In connection with the Red Cross report on interrogation methods used by the CIA at 'black site' prisons, Scott Allen writes of the disturbing fact that 'the ICRC report contains critical new information about health professionals, described by the detainees interviewed for the report as "doctors," closely monitoring the torture of individuals in CIA custody'. Allen goes on to say:
Health professional supervision of torture is one of the gravest affronts to medical ethics and is illegal under both domestic and international anti-torture law. [Mark] Danner's disclosure of the ICRC report on detainee treatment in CIA custody is shocking but not suprising.
He explains that it isn't surprising because the evidence of torture, including of the complicity of health professionals, has been steadily mounting.
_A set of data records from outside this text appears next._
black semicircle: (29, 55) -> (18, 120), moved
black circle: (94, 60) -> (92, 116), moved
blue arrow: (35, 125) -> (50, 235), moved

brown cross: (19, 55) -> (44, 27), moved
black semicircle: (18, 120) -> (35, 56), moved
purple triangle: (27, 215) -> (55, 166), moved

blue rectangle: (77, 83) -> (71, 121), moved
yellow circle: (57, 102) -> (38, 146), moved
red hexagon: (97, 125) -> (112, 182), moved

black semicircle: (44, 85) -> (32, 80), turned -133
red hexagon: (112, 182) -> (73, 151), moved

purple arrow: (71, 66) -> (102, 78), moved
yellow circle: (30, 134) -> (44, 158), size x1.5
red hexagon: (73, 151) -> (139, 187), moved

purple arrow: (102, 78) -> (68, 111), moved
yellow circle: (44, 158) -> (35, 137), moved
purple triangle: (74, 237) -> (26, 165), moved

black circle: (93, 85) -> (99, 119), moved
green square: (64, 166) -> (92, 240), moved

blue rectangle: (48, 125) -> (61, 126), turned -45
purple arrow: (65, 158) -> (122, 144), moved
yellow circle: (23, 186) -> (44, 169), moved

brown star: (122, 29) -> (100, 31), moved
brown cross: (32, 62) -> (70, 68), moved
That this information is shocking there can be no question. It is shocking for the reason Allen says it is: that it is an outrage against the ethical code by which doctors and other medical professionals are bound (as well as against the elementary code of humanity). There should, accordingly, be follow-up to discover who these medical professionals are and to have them excluded from their profession.
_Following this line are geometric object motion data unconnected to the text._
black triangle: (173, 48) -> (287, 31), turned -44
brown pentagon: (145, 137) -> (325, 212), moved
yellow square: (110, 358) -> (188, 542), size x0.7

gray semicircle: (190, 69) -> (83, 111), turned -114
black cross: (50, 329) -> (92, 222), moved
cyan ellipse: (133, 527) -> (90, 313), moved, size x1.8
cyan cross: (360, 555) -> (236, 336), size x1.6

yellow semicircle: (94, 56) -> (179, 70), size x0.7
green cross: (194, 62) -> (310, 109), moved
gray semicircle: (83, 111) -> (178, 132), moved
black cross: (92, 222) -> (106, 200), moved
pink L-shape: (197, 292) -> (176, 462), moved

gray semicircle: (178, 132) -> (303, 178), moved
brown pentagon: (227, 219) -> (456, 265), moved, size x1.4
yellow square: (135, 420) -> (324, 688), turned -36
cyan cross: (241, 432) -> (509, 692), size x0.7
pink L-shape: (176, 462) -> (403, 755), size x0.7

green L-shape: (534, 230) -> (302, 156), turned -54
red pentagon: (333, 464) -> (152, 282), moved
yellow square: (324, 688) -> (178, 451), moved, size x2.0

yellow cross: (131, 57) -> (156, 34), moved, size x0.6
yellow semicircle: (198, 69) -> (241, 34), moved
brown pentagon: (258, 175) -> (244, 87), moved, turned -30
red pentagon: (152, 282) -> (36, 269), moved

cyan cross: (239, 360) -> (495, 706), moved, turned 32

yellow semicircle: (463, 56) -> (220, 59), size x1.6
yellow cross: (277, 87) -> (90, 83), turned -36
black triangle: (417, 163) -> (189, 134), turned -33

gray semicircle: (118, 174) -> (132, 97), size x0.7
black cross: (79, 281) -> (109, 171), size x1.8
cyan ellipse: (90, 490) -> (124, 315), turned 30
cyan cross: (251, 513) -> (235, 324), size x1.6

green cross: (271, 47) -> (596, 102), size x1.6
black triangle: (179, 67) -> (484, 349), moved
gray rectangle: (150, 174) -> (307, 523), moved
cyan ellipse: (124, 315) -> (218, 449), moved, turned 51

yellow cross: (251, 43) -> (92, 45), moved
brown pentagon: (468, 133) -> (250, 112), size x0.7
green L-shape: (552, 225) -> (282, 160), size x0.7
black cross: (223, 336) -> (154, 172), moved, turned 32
It is not, however, surprising for another reason than the one Allen gives. We know enough now about the politics and the social psychology of warfare, of repression, of genocide even, to know that there is no kind of profession with a membership totally immune to practices of grave wrongdoing of one kind and another. Doctors are no exception. It is often said that the perpetrators of (whatever) terrible evil are also human, that they could be you or me or anyone, only placed in certain circumstances. I have protested against what I take to be the falsehood in this: no, not anyone. However, the truth in it applies across the board, including to doctors: some will cross the moral line that should not be crossed. Wherever there is a regime - or just a set of routines and practices - of torture, there will be doctors willing to service it. We should be shocked and outraged by this, do what we can to stop it. But we shouldn't be surprised by it; we should expect it.